By Christopher Cheney
A four-phase approach to prescribing and managing antibiotics focuses on critical time points to achieve effective antibiotics stewardship, a recent article in JAMA says.
Appropriate prescribing of antibiotics by healthcare providers is essential to help avoid the development of antibiotic-resistant infections, which the Centers for Disease Control and Prevention calls one of the most severe public health problems in the country. About 23,000 Americans die annually from an antibiotic-resistant infection, the CDC says.
The lead author of the JAMA article, Pranita Tamma, MD, MHS, of Johns Hopkins University School of Medicine, is a co-creator of the 4 Moments of Antibiotic Decision-Making concept.
“The 4 Moments concept is a simple construct that clinicians can incorporate into their daily decision making to decide whether antibiotics are needed in the first place; and if they are needed, making sure the right antibiotic for that particular patient is being administered and for only as long as necessary,” Tamma told Healthleaders recently.
In the acute care setting, the 4 Moments approach creates a simple framework for comprehensive administration of antibiotics, she said.
“Our hope would be that the Four Moments are discussed on a daily basis— depending on the moment relevant to the particular patient—during clinical rounds with team care involving nursing, pharmacy, and clinicians to ensure the best possible outcomes for patients.”
At the first step of care, Moment 1 is when prescribers should decide deliberately on whether a noninfectious process is at play. In dyspnea patients, several noninfectious conditions could be an underlying cause such as aspiration pneumonitis, atelectasis, congestive heart failure, and pulmonary embolism.
At Moment 1, clinicians should assess relevant patient information to gauge the likelihood of an infection and advisability of prescribing antibiotics.
There are a pair of considerations at Moment 2.
First, cultures should be obtained when advisable before antibiotics are administered. Second, after antibiotics have been ordered the care team should administer the medication promptly.
To facilitate Moment 2 decision making, there should be hospital treatment guidelines for common inpatient infections.
A day or two after antibiotics have been administered, clinicians should consider whether to continue the medication, narrow the therapy, or change from intravenous to oral antibiotics. Review of a patient’s antibiotics treatment should be conducted daily and documented in progress notes, including indications to continue antibiotics, plans to narrow therapy, and anticipated therapy duration.

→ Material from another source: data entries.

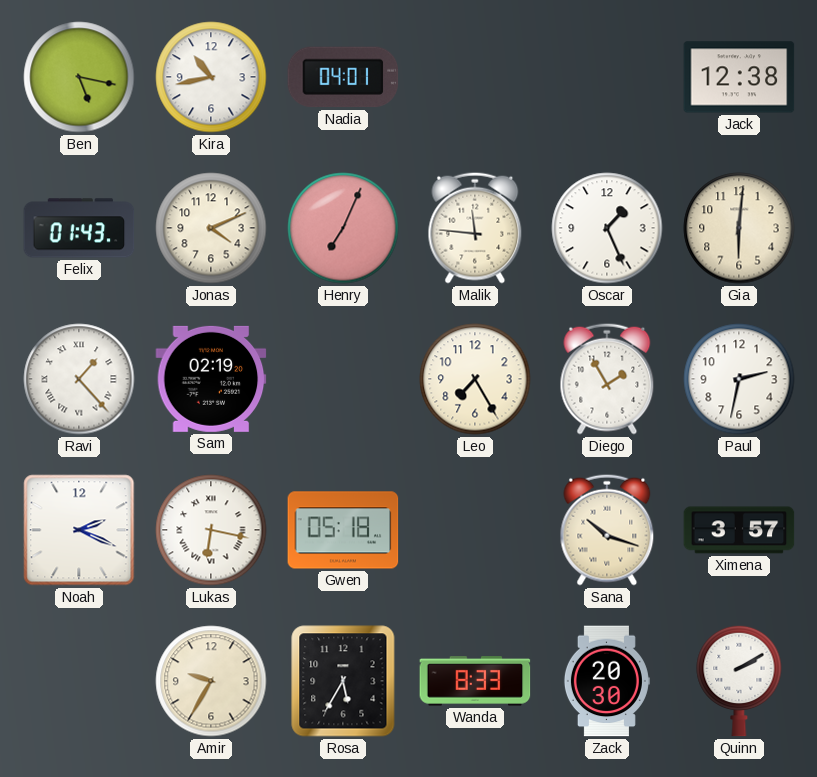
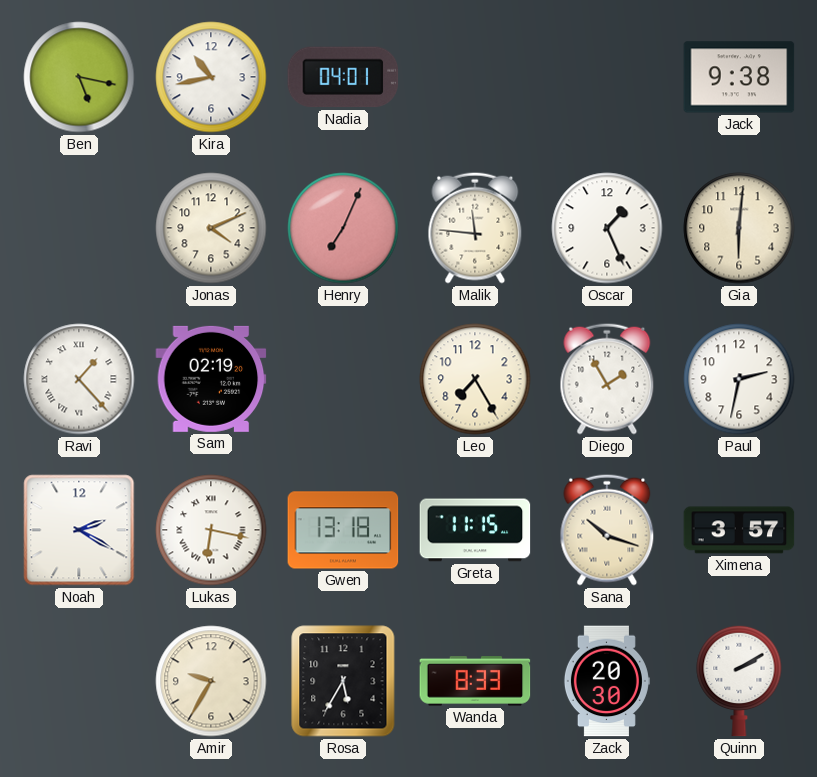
Jack: 12:38 -> 9:38
Felix: 01:43 -> none
Noah: 2:19 -> 2:20
Gwen: 05:18 -> 13:18
Greta: none -> 11:15
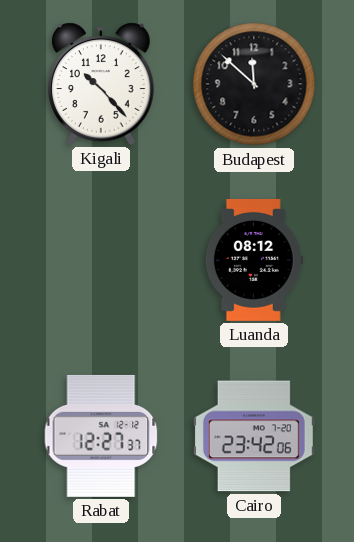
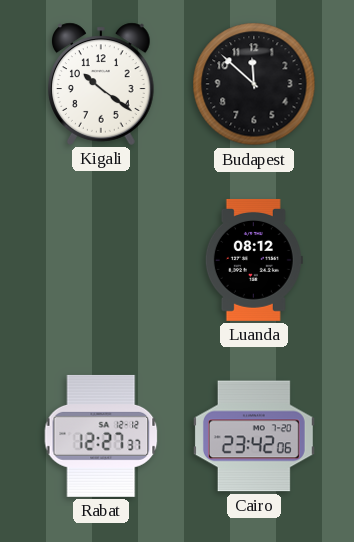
Kigali: 10:23 -> 10:21
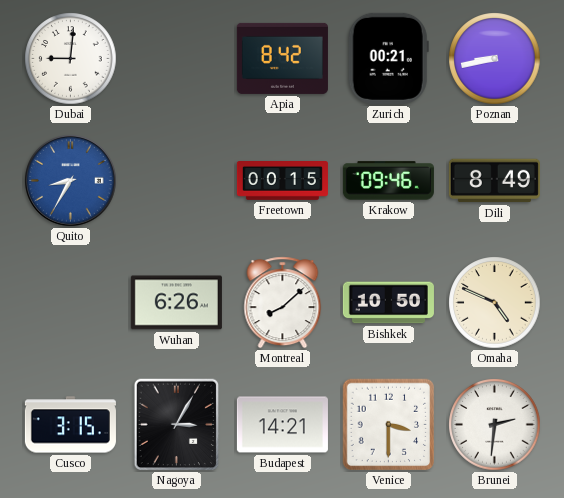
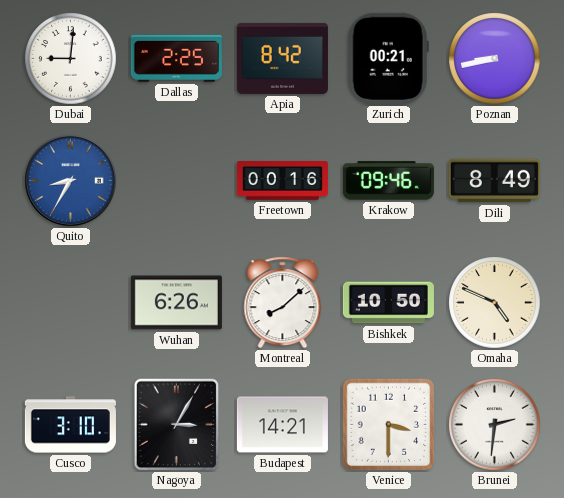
Dallas: none -> 2:25
Freetown: 00:15 -> 00:16
Cusco: 3:15 -> 3:10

Therapy duration is the focus of Moment 4.
Studies indicate that therapy duration should be shorter than previously practiced for many of the infections treated in the acute care setting such as community-acquired pneumonia, ventilator-associated pneumonia, intra-abdominal infections, and urinary tract infections.
Adopting best practices
Part of good antibiotics stewardship is breaking bad habits, Tamma said.
“Very often as clinicians, it becomes practice to start antibiotics as a reflex. For example, if a hospitalized patient has a fever, antibiotics are administered. If the same patient was at home, we would probably suggest he or she monitor symptoms for some time before considering antibiotics,” she said.

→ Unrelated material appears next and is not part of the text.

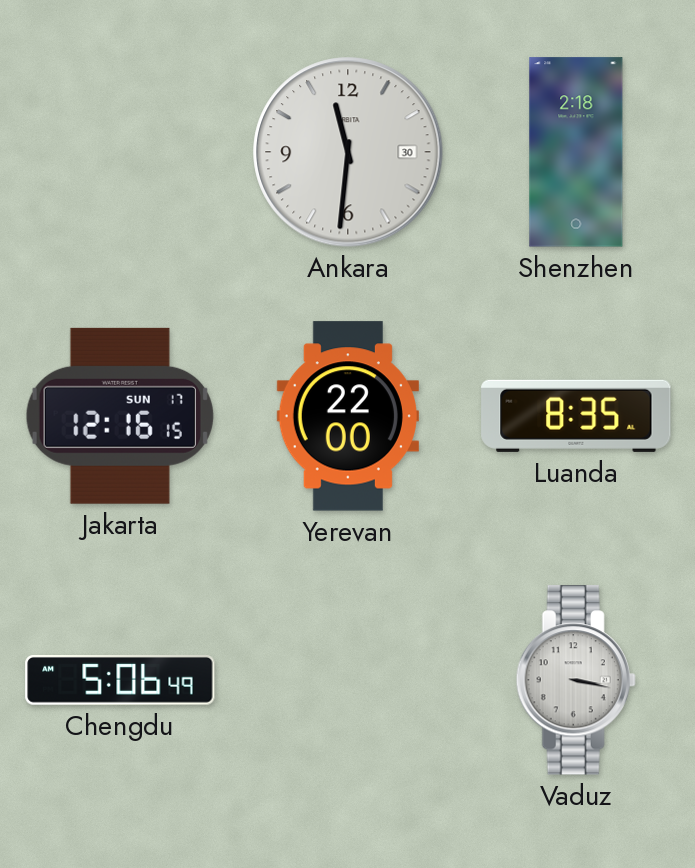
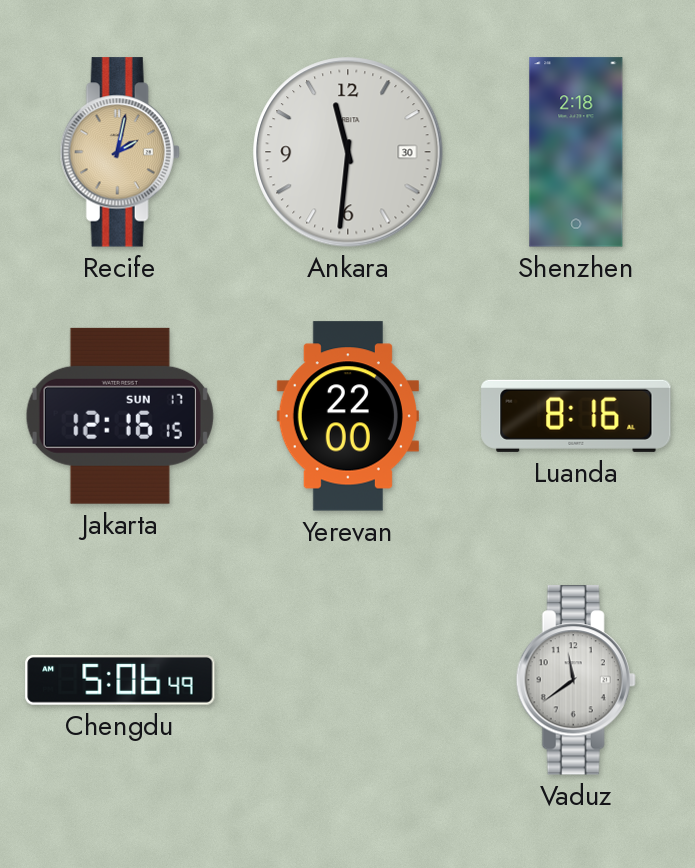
Recife: none -> 2:02
Luanda: 8:35 -> 8:16
Vaduz: 3:17 -> 11:39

Monitoring the administration of antibiotics in the inpatient setting is crucial, Tamma said.
“After antibiotics are started for a hospitalized patient, clinicians often get consumed with other aspects of the patient’s medical care and sometimes forget that antibiotics are still onboard or forget to review whether the antibiotics can be changed to less toxic agents or switched from intravenous to oral antibiotics.”